Orifice Flow Rate Calculator
Compute the volumetric flow rate of a liquid discharging through a circular orifice under a given hydraulic head. Ideal for hydraulic engineers sizing outlet structures, tanks, and culverts.
About this calculator
Flow through an orifice is governed by Torricelli's theorem combined with the orifice area. The formula used here is: Q = Cd × (π × d² / 4) × √(2 × g × h), where Cd is the discharge coefficient (typically 0.61 for a sharp-edged orifice), d is the orifice diameter in metres, g = 9.81 m/s² is gravitational acceleration, and h is the hydraulic head in metres above the orifice centre. The square-root relationship between head and flow rate means that doubling the head increases flow by only about 41%. The discharge coefficient captures contraction of the jet (vena contracta) and frictional losses, and varies with orifice geometry and Reynolds number.
How to use
Suppose a sharp-edged orifice has a diameter of 0.08 m, a hydraulic head of 3 m, and a discharge coefficient of 0.61. Step 1 — orifice area factor: π × (0.08)² / 4 = 0.005027 m². Step 2 — velocity term: √(2 × 9.81 × 3) = √58.86 = 7.672 m/s. Step 3 — apply coefficient: Q = 0.61 × 0.005027 × 7.672 ≈ 0.02352 m³/s (about 23.5 litres per second). Increasing the head to 12 m would double the flow rate to roughly 47 litres per second.
Frequently asked questions
What discharge coefficient should I use for a sharp-edged orifice flow calculation?
For a standard sharp-edged circular orifice discharging freely into air or a downstream channel, a Cd of 0.61 is the widely accepted default derived from extensive experimental data. This value accounts for the vena contracta — the narrowing of the jet just downstream of the orifice — and frictional losses at the edge. Rounded or chamfered orifice edges allow the flow to follow the wall more smoothly, reducing contraction and raising Cd to around 0.80–0.98. Always use the manufacturer's or experimental value when precision matters, as Cd can also vary slightly with Reynolds number at very low flow velocities.
How does hydraulic head affect the flow rate through an orifice opening?

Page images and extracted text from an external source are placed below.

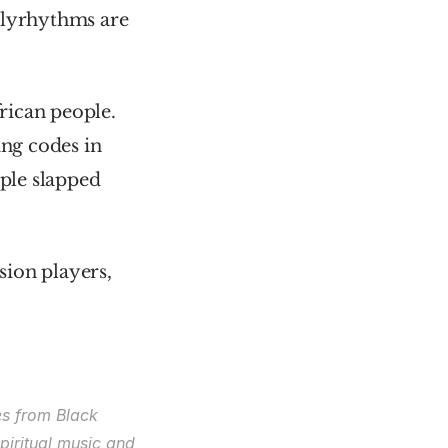
olyrhythms are 
ican people. 
ng codes in 
le slapped 
ion players, 
s from Black 
iritual music and 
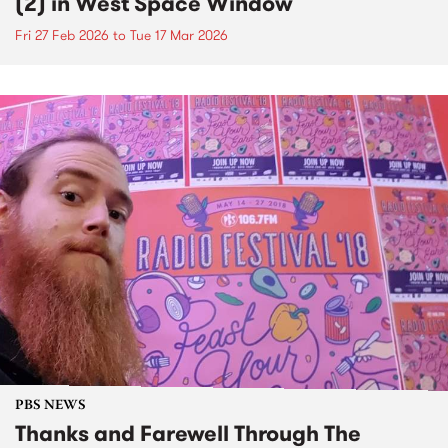
(2) in West Space Window
Fri 27 Feb 2026
to
Tue 17 Mar 2026
PBS NEWS
Thanks and Farewell Through The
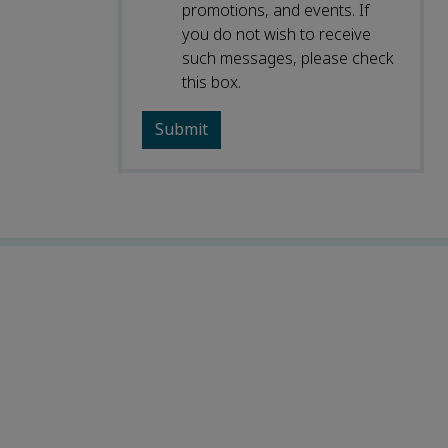
promotions, and events. If
you do not wish to receive
such messages, please check
this box.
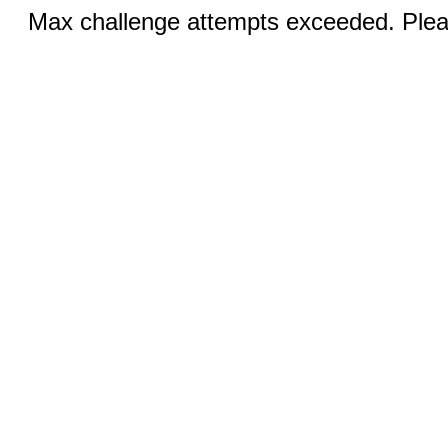
Max challenge attempts exceeded. Pleas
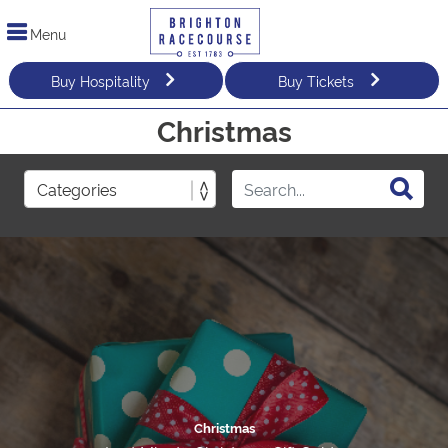
Menu
Buy Hospitality
Buy Tickets
Christmas
Christmas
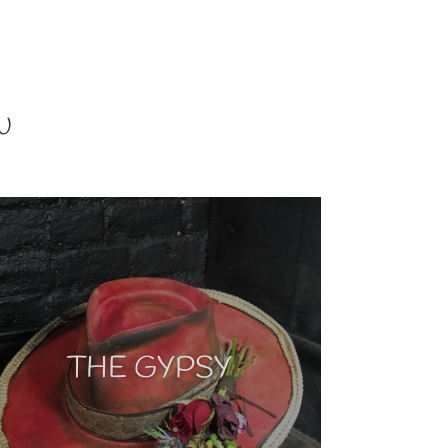
U
THE GYPSY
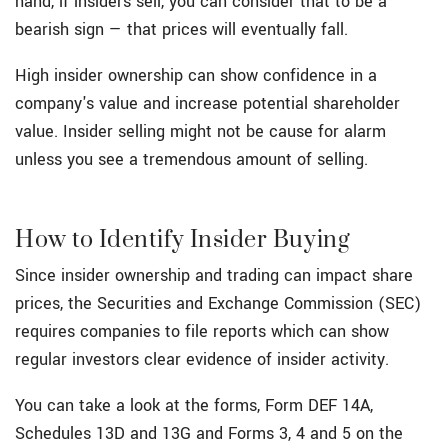
hand, if insiders sell, you can consider that to be a
bearish sign — that prices will eventually fall.
High insider ownership can show confidence in a
company's value and increase potential shareholder
value. Insider selling might not be cause for alarm
unless you see a tremendous amount of selling.
How to Identify Insider Buying
Since insider ownership and trading can impact share
prices, the Securities and Exchange Commission (SEC)
requires companies to file reports which can show
regular investors clear evidence of insider activity.
You can take a look at the forms, Form DEF 14A,
Schedules 13D and 13G and Forms 3, 4 and 5 on the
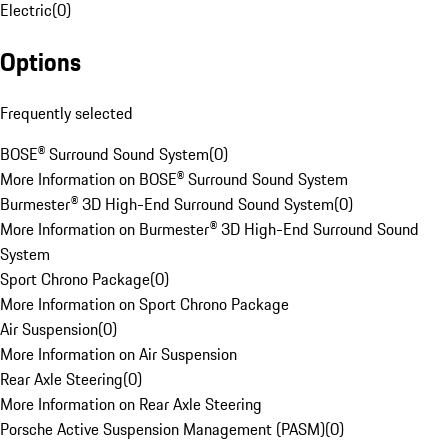
Electric
(
0
)
Options
Frequently selected
BOSE® Surround Sound System
(
0
)
More Information on BOSE® Surround Sound System
Burmester® 3D High-End Surround Sound System
(
0
)
More Information on Burmester® 3D High-End Surround Sound
System
Sport Chrono Package
(
0
)
More Information on Sport Chrono Package
Air Suspension
(
0
)
More Information on Air Suspension
Rear Axle Steering
(
0
)
More Information on Rear Axle Steering
Porsche Active Suspension Management (PASM)
(
0
)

Hydraulic head (h) appears inside a square root in the orifice equation, so the relationship between head and flow is non-linear. Quadrupling the head only doubles the flow rate, not quadruples it. This diminishing return is important when designing overflow or drainage structures: adding more head provides progressively smaller gains in discharge capacity. Engineers use this relationship to size orifices that limit peak outflow from detention basins, ensuring downstream channels are not overwhelmed during storm events.
Why is an orifice flow rate calculator useful for stormwater detention pond design?
Detention ponds are often fitted with a low-level orifice outlet that controls the rate at which stored water is released after a storm, preventing downstream flooding. By knowing the required peak outflow and available head, an engineer can rearrange the orifice equation to solve for the needed orifice diameter. The calculator makes it easy to iterate — trying different diameters or coefficients — until the design outflow matches regulatory targets. It also allows verification that a proposed orifice will pass the full design storm volume within the required drawdown period.